Mit dem Schachzug, die LA und die Konservativen ins Boot seiner Regierung zu holen, konnte Rasmussen wenigstens vorläufig seine Haut retten. Man nehme nun ein weißes Blatt Papier und schreibe darauf ein völlig neues Regierungsprogramm, erklärte er am Montag. Es entstehe eine Regierung auf einer starken bürgerlichen Plattform, die langfristig bestehen könne.
„Heißer Tanz“ am Horizont?
Das allerdings ist etwas viel des Optimismus, wenn man die Zahlen anschaut. Statt einer prekären Minderheit von 34 Sitzen verfügt die neue Koalition über eine etwas weniger prekäre von 53 Mandaten – auch damit lässt sich noch wenig Staat machen. Und auch diese Regierung wird dem Wohlwollen der Dansk Folkeparti ausgeliefert sein. Mit zwei Juniorpartnern an Bord, die beide gegenüber ihren Wählern ein Programm zu verteidigen haben, wird es für den gewandten Taktiker Rasmussen zudem vielleicht sogar schwieriger, für einzelne Geschäfte ad hoc-Mehrheiten im Parlament über die Blockgrenzen von rechts und links hinaus zu schmieden.

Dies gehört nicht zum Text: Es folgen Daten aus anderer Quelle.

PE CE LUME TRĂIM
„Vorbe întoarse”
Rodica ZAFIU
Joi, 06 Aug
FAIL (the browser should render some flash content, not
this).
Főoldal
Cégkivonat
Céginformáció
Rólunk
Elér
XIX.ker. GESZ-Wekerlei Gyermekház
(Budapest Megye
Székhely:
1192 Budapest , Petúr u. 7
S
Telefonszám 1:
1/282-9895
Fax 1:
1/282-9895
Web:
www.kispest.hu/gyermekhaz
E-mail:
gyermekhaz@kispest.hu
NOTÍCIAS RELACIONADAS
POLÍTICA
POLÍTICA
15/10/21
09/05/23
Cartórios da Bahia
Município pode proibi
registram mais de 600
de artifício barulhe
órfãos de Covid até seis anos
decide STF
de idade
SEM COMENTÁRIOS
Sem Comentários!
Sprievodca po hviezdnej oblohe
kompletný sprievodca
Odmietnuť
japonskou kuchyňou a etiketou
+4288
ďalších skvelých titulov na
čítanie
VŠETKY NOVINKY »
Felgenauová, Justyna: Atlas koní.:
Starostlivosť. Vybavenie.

Die Dansk Folkeparti, die nach den oppositionellen Sozialdemokraten zweitgrößte parlamentarische Formation, operiert nach wie vor geschickt aus dem Hintergrund. Sie lässt Rasmussen nach ihrer Pfeife tanzen. Und mehr denn je stehen ihr politische Alternativen offen.

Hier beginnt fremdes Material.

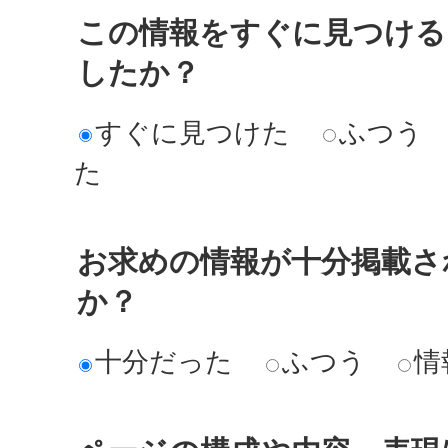
この情報をすぐに見つける
したか？
すぐに見つけた
ふつう
た
お求めの情報が十分掲載さ
か？
十分だった
ふつう
情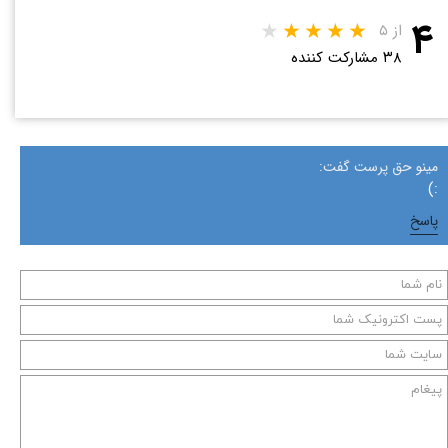
۴
از ۵
۳۸ مشارکت کننده
مینو حق پرست گفت:
:)
پاسخ
★
★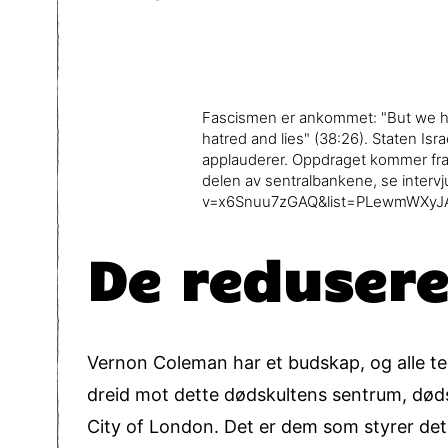
Fascismen er ankommet: "But we ha
hatred and lies" (38:26). Staten Isr
applauderer. Oppdraget kommer fra 
delen av sentralbankene, se inter
v=x6Snuu7zGAQ&list=PLewmWXyJ
De redusere
Vernon Coleman har et budskap, og alle te
dreid mot dette dødskultens sentrum, døds
City of London. Det er dem som styrer det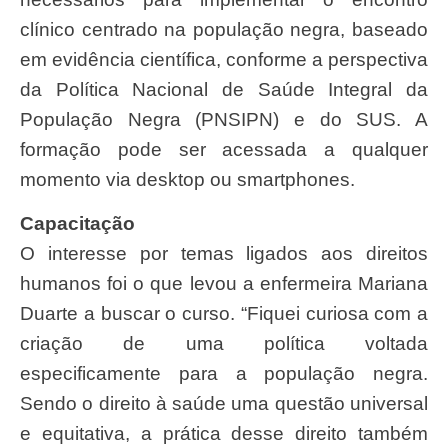
clínico centrado na população negra, baseado
em evidência científica, conforme a perspectiva
da Política Nacional de Saúde Integral da
População Negra (PNSIPN) e do SUS. A
formação pode ser acessada a qualquer
momento via desktop ou smartphones.
Capacitação
O interesse por temas ligados aos direitos
humanos foi o que levou a enfermeira Mariana
Duarte a buscar o curso. “Fiquei curiosa com a
criação de uma política voltada
especificamente para a população negra.
Sendo o direito à saúde uma questão universal
e equitativa, a prática desse direito também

Denn die vor eineinhalb Jahren von der Regierung verdrängten Sozialdemokraten haben festgestellt, dass sie in manchen Bereichen gar nicht so weit von der Volkspartei entfernt sind. Das betrifft in erster Linie sozial- und steuerpolitische Themen. Doch auch in der Flüchtlingspolitik bewegt sich die linke Großpartei inzwischen auf einer ähnlich restriktiven Linie wie die Formationen rechts der Mitte. Ein Kommentator sprach deshalb bereits von einem „heißen Tanz“ von den sich an die Macht zurücksehnenden Sozialdemokraten und der Folkeparti, der sich nach allfälligen Neuwahlen anbahnen könnte.